# List of thing you carry along on a hunt for predators.



## knapper (Feb 5, 2010)

This may not be the place for this subject but, What do you carry with you, on short trips which are ones that you only walk a few yards and then long ones that you may cover a mile or more. I have what I think i need and will list it later, go ahead and teach me and others out there who may be trying to figure it out.


----------



## Rick Howard (Feb 25, 2012)

Short trip... A gun, a leatherman tool, drag rope, some calls, small first aide kit, and a seat.

Long hikes, same as above plus a water bottle, and some cliff bars.

When I stay in one spot all day. I will take the same as above also.

If I am hunting a large area I do not know well ( which is not very often). A map, and compass are added.

This all fits in a small fanny pack except the gun and the seat. The seat clips on my belt. This year I will try a ladder for some spots too.


----------



## Perry Stalker (Jul 8, 2012)

Other than the above stuff, I always bring a flashlight and baking soda in a small bottle to figure out the wind direction.

Sent from my Xperia Active.


----------



## bones44 (Jan 7, 2011)

I bring one of Prairewolf's calls, paper clip, rubber band and a lenght of rope.....

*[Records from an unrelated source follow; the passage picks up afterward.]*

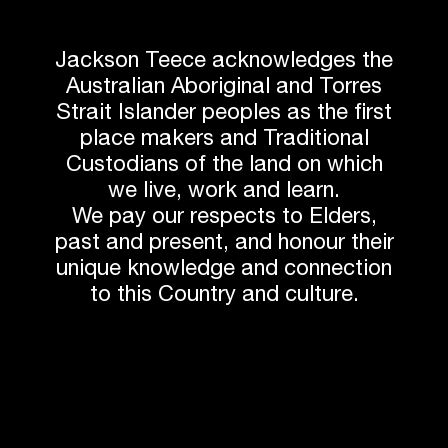
Jackson Teece acknowledges the
Australian Aboriginal and Torres
Strait Islander peoples as the first
place makers and Traditional
Custodians of the land on which
we live, work and learn.
We pay our respects to Elders,
past and present, and honour their
unique knowledge and connection
to this Country and culture.
Next article
Related News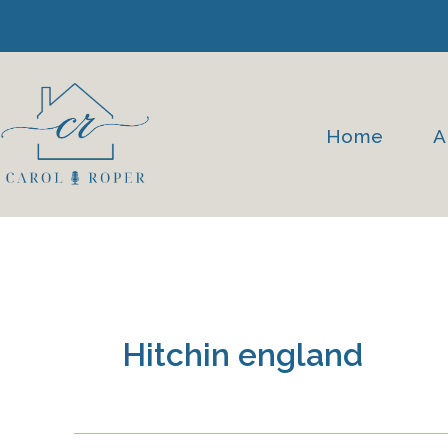
Skip
to
content
Home
A
Hitchin england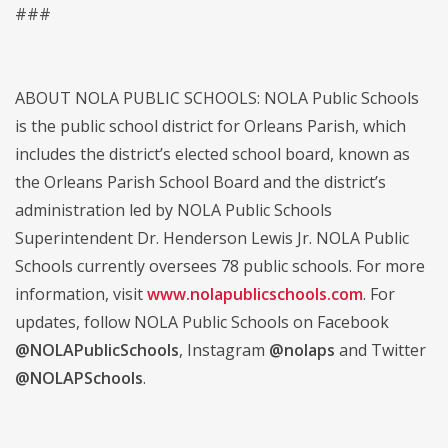
###
ABOUT NOLA PUBLIC SCHOOLS: NOLA Public Schools
is the public school district for Orleans Parish, which
includes the district’s elected school board, known as
the Orleans Parish School Board and the district’s
administration led by NOLA Public Schools
Superintendent Dr. Henderson Lewis Jr. NOLA Public
Schools currently oversees 78 public schools. For more
information, visit
www.nolapublicschools.com
. For
updates, follow NOLA Public Schools on Facebook
@NOLAPublicSchools
, Instagram
@nolaps
and Twitter
@NOLAPSchools
.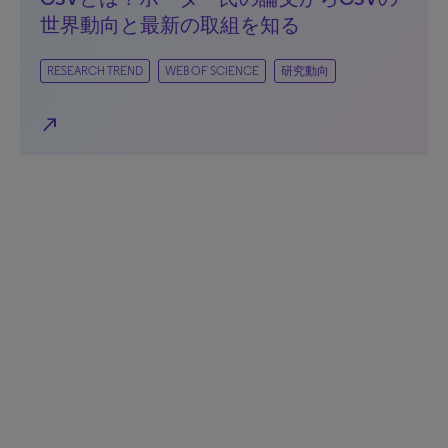
世界動向と最新の取組を知る
RESEARCH TREND
WEB OF SCIENCE
研究動向
north_east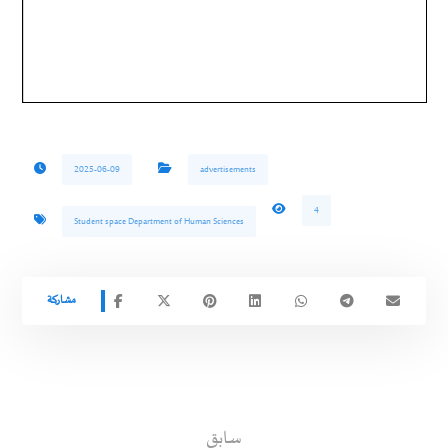
2025-06-09
advertisements
4
Student space Department of Human Sciences
سابق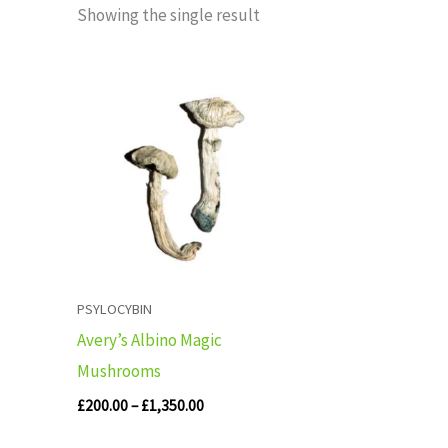
Showing the single result
Price
range:
£200.00
through
£1,350.00
PSYLOCYBIN
Avery’s Albino Magic
Mushrooms
£
200.00
–
£
1,350.00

Sent from my ADR6300 using Tapatalk 2


----------



## Hellbilly1373 (May 12, 2012)

Shotgun + extra shells
Hand calls
Spitfire
Flashlight
Knife
Monocular
Water bottle
Power bar
Coyote sling
If I'm going out far I bring a small survival kit and compass.


----------



## Rick Howard (Feb 25, 2012)

Of course I forgot to say flashlight. I carry one of those too.


----------



## saskredneck (Oct 19, 2010)

Toilette paper


----------



## knapper (Feb 5, 2010)

I seem to have a longer list than you folks do. Short trip, a couple of sets: water, calls, ammo, first aid kit,flash light,wind drift powder, cell phone, snack stuff,binoculars, and in the winter snow cleats or snow shoes, light cord and duct tape.
Long trip: all of above and 2-qts of water, hand warmers, extra gloves GPS and may be a shovel. 
On snowmobiles: all of the above plus suravial gear which is extra gloves, hand warmers, space blankets, tarp, cups and pot for heating or making water. rope, and a come along that uses rope instead of steel cable, light cord, a cammo cover for the snowmachine.
I guess I do carry more than most people do. I have never needed the extra stuff for survial situations. Yes I was a boy scout too


----------



## Rick Howard (Feb 25, 2012)

Well Knapper if I were hunting country as big as yours.... I might bring more stuff too.


----------



## CO204yoter (Aug 9, 2010)

for me it is rifle and ammo
shotgun and ammo
pistol
seat
calls
quick clot
knife
water
food
drag rope
map
compass


----------



## prairiewolf (Feb 19, 2012)

shooting sticks,seat, turkey vest with hand calls ,flashlight,gloves ,mask,wind direction powder,knife, 45acp, rifle, binos. Water is left in truck with camera. Oh and H&R 9 shot 22lr revolver 4" barrel to dispatch any wounded.


----------



## youngdon (Mar 10, 2010)

I always carry a multi tool in addition to all the regular stuff. I take the same to all but the occassional stand that is close to the truck. That way I don't have to worry if i have everything. It all stays in the back pack when i get home. I replenish the ammo and recharge the batteries and I'm good to go.


----------



## Antlerz22 (Apr 18, 2011)

itzDirty said:


> Short trip... A gun, a leatherman tool, drag rope, some calls, small first aide kit, and a seat.
> 
> Long hikes, same as above plus a water bottle, and some cliff bars.
> 
> ...


 You forgot the MOST important thing ever---almost!!! TOILET PAPER---ya never know!!!


----------



## youngdon (Mar 10, 2010)

That's in the truck ! If I have to go that suddenly something ain't right.


----------



## Antlerz22 (Apr 18, 2011)

youngdon said:


> That's in the truck ! If I have to go that suddenly something ain't right.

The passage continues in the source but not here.